### RECORDS FOR THE EXERCISE ###

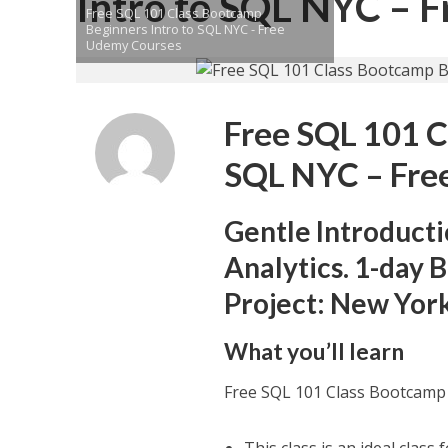
Intro to SQL NYC – 
Free SQL 101 Class Bootcamp
Beginners Intro to SQL NYC - Free
Udemy Courses
Free SQL 101 C
SQL NYC – Fre
Gentle Introduct
Analytics. 1-day
Project: New Yor
What you’ll learn
Free SQL 101 Class Bootcamp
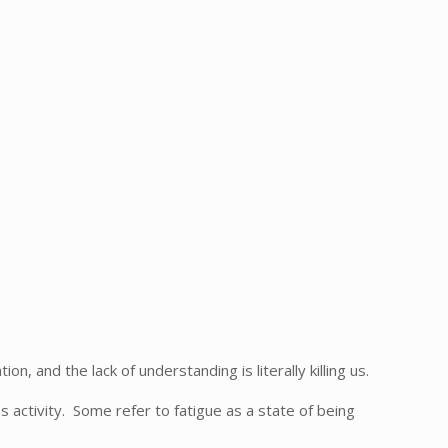
and the lack of understanding is literally killing us.
 activity. Some refer to fatigue as a state of being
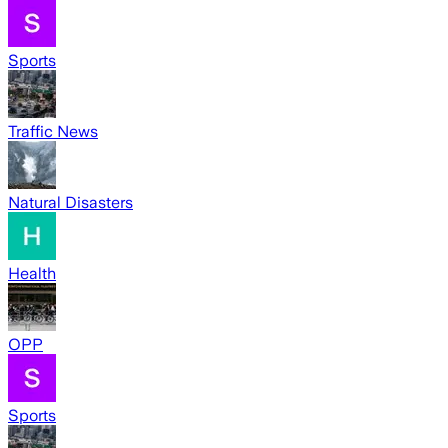
Sports
Traffic News
Natural Disasters
Health
OPP
Sports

###

## YOUR OBJECTIVE
Omit each picture, then return all of the listing exactly as it stands.

## RESULT
Intro to SQL NYC – 
Free SQL 101 Class Bootcamp
Beginners Intro to SQL NYC - Free
Udemy Courses
Free SQL 101 C
SQL NYC – Fre
Gentle Introduct
Analytics. 1-day
Project: New Yor
What you’ll learn
Free SQL 101 Class Bootcamp
and the lack of understanding is literally killing us.
 activity. Some refer to fatigue as a state of being
Sports
Traffic News
Natural Disasters
Health
OPP
Sports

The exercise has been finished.